Para Lohbauer, essa atitude do movimento impediu que ele tivesse um peso majoritário nessa disputa – o que acarreta em deixar as coisas como estão. “O grande problema desse movimento é a falta de uma bandeira política. (…) Sem isso, esses movimentos perdem força. As pessoas acham que podem [mobilizar politicamente] sem posição organizada, mas não dá. Os “Indignados não tiveram influência, eles só transformam a situação mais tensa e distante do mundo político, porque os indignados também são contra qualquer representação política organizada. Nessas condições, fica impossível propor um modelo alternativo ao vigente”.
Eleição sem ETA
Com a crise econômica no epicentro do debate, outros temas que sempre polarizaram atenções, como a questão da segurança, o fim do ETA, o qual Rubacalba tenta usufruir como um trunfo seu enquanto esteve no comando do Ministério do Interior, a imigração e o casamento gay ficam para segundo plano.

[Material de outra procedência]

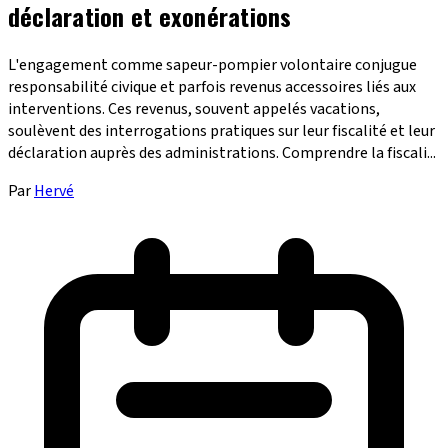
déclaration et exonérations
L'engagement comme sapeur-pompier volontaire conjugue
responsabilité civique et parfois revenus accessoires liés aux
interventions. Ces revenus, souvent appelés vacations,
soulèvent des interrogations pratiques sur leur fiscalité et leur
déclaration auprès des administrations. Comprendre la fiscali...
Par
Hervé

Lohbauer lembra que, exatamente nesses pontos, se encontra alguma diferença entre as agendas dos partidos, mas que perderam importância. “O processo de partidarização de movimentos dessa espécie já ocorre em outros lugares, como a Irlanda. E já se vislumbrava na Espanha. O objetivo do PSOE em levantar esse tema é diversificar a discussão e trazer alguma simpatia para o histórico de Rubacalba, o que está correto. Afinal, “se ficassem presos só à agenda econômica, estariam arruinados”.
Para Hecker, trata-se de uma bandeira muito frágil. “Não irá convencer ninguém. Essa eleição tem muito pouco a ver com as diferenças partidárias, será uma tentativa de resposta do público para se resolver o aqui e o agora”.